**Extracted page text data:**
Start of Block

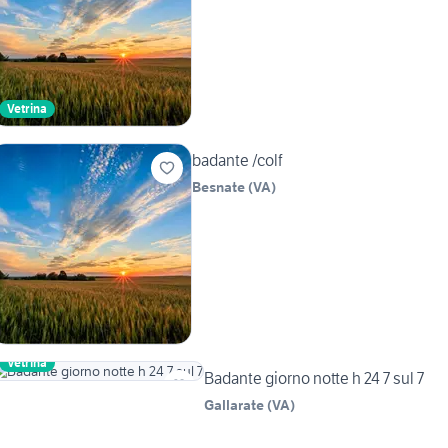
Vetrina
badante /colf
Besnate
(
VA
)
Vetrina
Badante giorno notte h 24 7 sul 7
Gallarate
(
VA
)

End of Block

**Task statement:**
Type out the data above again exactly as written, minus the images.

**Written solution:**
Vetrina
badante /colf
Besnate
(
VA
)
Vetrina
Badante giorno notte h 24 7 sul 7
Gallarate
(
VA
)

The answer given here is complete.